> Task requirements
Below are some records; output exactly the lines from the line with "7.2. User stories per definire l’interazione" to the line with "8.4.1. Documentazione", both ends kept, and nothing more.

[Dataset excerpts]
........

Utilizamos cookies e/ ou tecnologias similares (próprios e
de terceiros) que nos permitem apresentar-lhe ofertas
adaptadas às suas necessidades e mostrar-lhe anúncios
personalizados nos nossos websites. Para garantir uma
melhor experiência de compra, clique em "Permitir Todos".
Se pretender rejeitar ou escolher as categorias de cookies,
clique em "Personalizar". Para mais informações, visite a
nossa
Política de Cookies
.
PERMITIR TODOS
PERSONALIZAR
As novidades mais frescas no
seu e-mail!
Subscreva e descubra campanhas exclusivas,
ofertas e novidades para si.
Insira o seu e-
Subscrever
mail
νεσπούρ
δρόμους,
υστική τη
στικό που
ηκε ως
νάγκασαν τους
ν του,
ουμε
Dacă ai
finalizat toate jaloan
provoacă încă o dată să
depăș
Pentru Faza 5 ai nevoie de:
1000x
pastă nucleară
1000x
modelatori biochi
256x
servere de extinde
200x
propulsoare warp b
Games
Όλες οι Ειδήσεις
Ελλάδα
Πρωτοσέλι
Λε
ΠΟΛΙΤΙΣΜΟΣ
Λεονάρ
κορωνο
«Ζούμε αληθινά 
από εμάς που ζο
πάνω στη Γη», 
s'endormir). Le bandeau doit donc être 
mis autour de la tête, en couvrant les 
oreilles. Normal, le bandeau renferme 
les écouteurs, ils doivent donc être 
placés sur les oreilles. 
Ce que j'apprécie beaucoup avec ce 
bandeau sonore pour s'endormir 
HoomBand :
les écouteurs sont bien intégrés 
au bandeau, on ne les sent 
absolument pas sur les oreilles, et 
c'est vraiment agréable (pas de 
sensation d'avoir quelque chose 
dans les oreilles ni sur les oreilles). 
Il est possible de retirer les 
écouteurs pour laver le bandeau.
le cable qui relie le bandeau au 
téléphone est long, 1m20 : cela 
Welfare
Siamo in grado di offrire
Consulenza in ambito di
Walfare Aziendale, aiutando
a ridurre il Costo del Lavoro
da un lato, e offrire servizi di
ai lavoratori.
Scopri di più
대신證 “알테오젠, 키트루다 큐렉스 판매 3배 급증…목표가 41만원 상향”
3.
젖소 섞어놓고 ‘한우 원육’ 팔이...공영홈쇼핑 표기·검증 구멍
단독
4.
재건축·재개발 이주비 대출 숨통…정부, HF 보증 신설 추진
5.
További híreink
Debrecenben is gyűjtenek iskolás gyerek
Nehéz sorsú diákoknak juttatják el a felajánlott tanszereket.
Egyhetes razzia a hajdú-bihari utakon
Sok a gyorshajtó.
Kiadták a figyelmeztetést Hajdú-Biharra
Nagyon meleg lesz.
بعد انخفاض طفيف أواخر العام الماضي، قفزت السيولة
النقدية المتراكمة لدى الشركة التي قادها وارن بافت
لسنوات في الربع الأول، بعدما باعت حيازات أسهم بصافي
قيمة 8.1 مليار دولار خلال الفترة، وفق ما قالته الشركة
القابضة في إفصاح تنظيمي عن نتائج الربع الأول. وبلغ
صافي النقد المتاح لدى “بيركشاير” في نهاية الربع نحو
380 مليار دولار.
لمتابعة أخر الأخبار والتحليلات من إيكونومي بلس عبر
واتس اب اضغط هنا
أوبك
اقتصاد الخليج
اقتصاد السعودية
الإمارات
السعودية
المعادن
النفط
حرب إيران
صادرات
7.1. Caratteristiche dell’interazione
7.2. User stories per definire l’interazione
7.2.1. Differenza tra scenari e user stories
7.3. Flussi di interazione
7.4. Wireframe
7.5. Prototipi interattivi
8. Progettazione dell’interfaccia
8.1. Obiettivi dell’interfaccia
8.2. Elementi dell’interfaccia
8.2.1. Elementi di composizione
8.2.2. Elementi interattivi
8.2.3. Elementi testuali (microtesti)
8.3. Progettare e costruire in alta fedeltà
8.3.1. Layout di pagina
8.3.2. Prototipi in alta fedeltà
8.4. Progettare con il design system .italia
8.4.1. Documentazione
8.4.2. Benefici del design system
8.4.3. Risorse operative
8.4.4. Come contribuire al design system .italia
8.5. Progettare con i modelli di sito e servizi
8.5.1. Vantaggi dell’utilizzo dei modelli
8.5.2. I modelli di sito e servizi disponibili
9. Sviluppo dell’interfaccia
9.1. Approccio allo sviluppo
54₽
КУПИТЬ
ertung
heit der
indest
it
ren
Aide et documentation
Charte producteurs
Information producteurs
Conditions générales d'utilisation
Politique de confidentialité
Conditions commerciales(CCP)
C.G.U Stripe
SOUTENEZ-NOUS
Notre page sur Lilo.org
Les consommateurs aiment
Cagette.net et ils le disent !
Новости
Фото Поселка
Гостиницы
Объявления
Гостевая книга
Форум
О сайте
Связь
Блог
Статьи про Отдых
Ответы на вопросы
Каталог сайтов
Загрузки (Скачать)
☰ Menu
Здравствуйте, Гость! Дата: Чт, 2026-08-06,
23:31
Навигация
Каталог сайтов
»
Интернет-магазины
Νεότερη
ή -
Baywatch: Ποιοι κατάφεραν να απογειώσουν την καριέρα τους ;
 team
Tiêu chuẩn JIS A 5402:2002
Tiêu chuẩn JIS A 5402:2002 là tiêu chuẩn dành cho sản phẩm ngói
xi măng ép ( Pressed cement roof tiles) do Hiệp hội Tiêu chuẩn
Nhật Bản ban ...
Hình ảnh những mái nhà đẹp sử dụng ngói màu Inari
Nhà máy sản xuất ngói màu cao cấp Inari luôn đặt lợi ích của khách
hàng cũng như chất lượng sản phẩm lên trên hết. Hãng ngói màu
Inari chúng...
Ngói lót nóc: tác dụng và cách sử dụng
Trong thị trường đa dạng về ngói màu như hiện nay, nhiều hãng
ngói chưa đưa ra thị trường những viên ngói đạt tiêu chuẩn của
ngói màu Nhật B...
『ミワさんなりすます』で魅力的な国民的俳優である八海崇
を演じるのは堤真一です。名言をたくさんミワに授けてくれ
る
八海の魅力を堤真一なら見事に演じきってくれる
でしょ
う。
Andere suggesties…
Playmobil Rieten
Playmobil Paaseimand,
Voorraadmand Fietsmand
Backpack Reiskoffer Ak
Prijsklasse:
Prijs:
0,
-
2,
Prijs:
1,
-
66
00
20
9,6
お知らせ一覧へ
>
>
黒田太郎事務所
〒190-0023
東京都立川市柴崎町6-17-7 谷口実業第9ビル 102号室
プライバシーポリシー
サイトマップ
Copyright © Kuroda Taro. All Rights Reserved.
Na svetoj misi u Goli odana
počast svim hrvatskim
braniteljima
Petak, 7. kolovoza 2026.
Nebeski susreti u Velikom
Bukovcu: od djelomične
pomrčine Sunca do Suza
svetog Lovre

........

> Response box
7.2. User stories per definire l’interazione
7.2.1. Differenza tra scenari e user stories
7.3. Flussi di interazione
7.4. Wireframe
7.5. Prototipi interattivi
8. Progettazione dell’interfaccia
8.1. Obiettivi dell’interfaccia
8.2. Elementi dell’interfaccia
8.2.1. Elementi di composizione
8.2.2. Elementi interattivi
8.2.3. Elementi testuali (microtesti)
8.3. Progettare e costruire in alta fedeltà
8.3.1. Layout di pagina
8.3.2. Prototipi in alta fedeltà
8.4. Progettare con il design system .italia
8.4.1. Documentazione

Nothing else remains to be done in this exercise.